(…) Pourtant,
même si la ruine est indissociable d’une élaboration pratique et
discursive, quelque
chose d’irréductible subsiste en elle. Car il reste à justifier, par
exemple, qu’elle puisse
être l’occasion d’une véritable expérience esthétique. On est
ainsi reconduit à la question
initiale : qu’est-ce qu’être en ruine, et comment prendre plaisir
à ce qui est l’effet
d’une destruction ? Comment beauté et présence peuvent-elles naître de
la dégénérescence
même ? Tout se passe comme si la ruine avait atteint une sorte de dépouillement
éternel, comme si, à force d’avoir été accidentée par le temps, elle accédait
à une forme de permanence, et que, du naufrage et de la déchéance, quelque chose
émergeait comme une éclosion.

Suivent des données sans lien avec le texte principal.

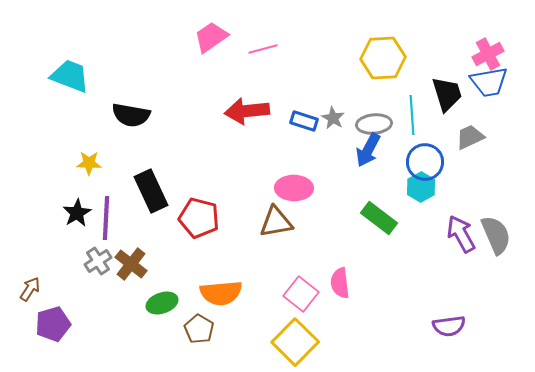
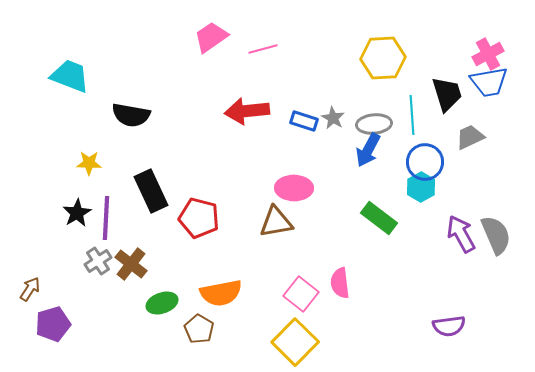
orange semicircle: rotated 6 degrees counterclockwise
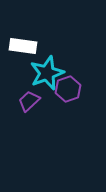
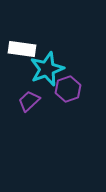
white rectangle: moved 1 px left, 3 px down
cyan star: moved 4 px up
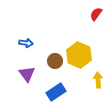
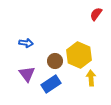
yellow arrow: moved 7 px left, 2 px up
blue rectangle: moved 5 px left, 8 px up
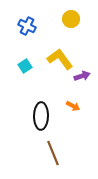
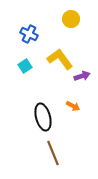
blue cross: moved 2 px right, 8 px down
black ellipse: moved 2 px right, 1 px down; rotated 16 degrees counterclockwise
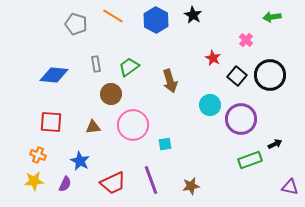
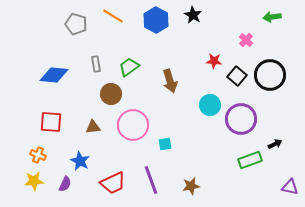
red star: moved 1 px right, 3 px down; rotated 21 degrees counterclockwise
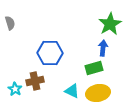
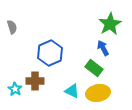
gray semicircle: moved 2 px right, 4 px down
blue arrow: rotated 35 degrees counterclockwise
blue hexagon: rotated 25 degrees counterclockwise
green rectangle: rotated 54 degrees clockwise
brown cross: rotated 12 degrees clockwise
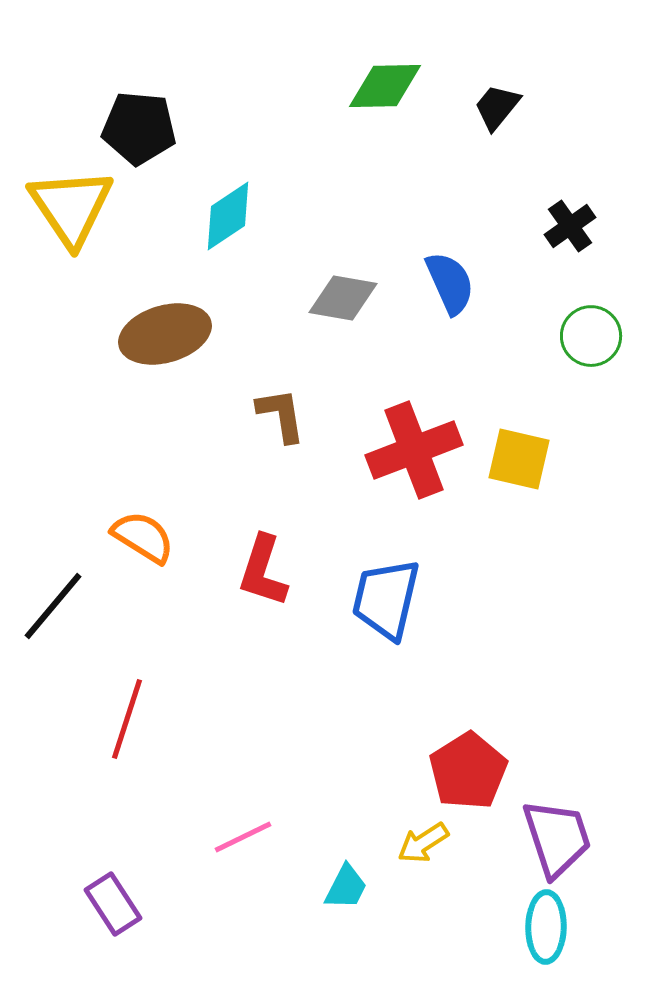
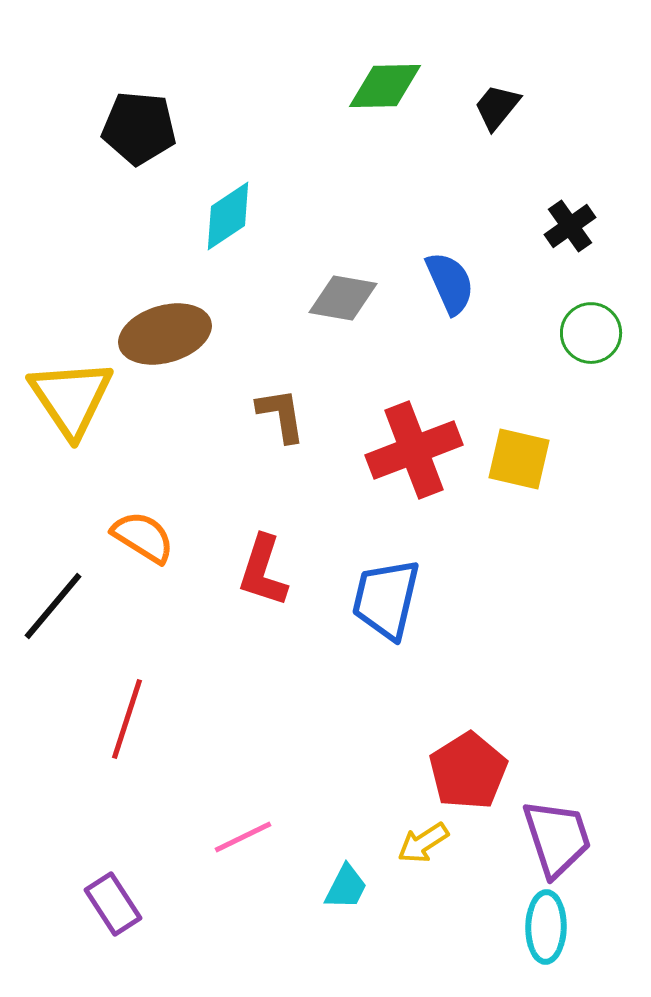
yellow triangle: moved 191 px down
green circle: moved 3 px up
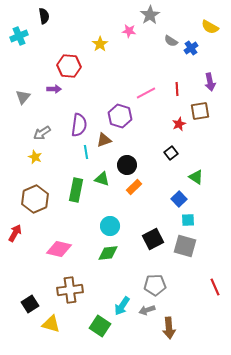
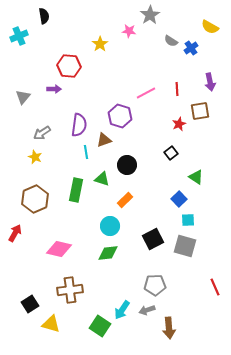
orange rectangle at (134, 187): moved 9 px left, 13 px down
cyan arrow at (122, 306): moved 4 px down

La ruine n’est plus, dans cette
perspective, une trace
du passé mais ce qui accède à une forme d’éternité dans et par la
caducité même :
non plus souvenir mais présence de quelque chose d’enfoui jusqu’alors
sous le bâtiment
impeccable. Ces statues amputées, mutilées, outragées seraient-elles si émouvantes
si elles avaient conservé leur intégrité ? Pourquoi sommes-nous parfois plus
touchés par le fragment que par l’œuvre intacte ? Par l’effet du
temps, la ruine est « désœuvrement de l’œuvre ».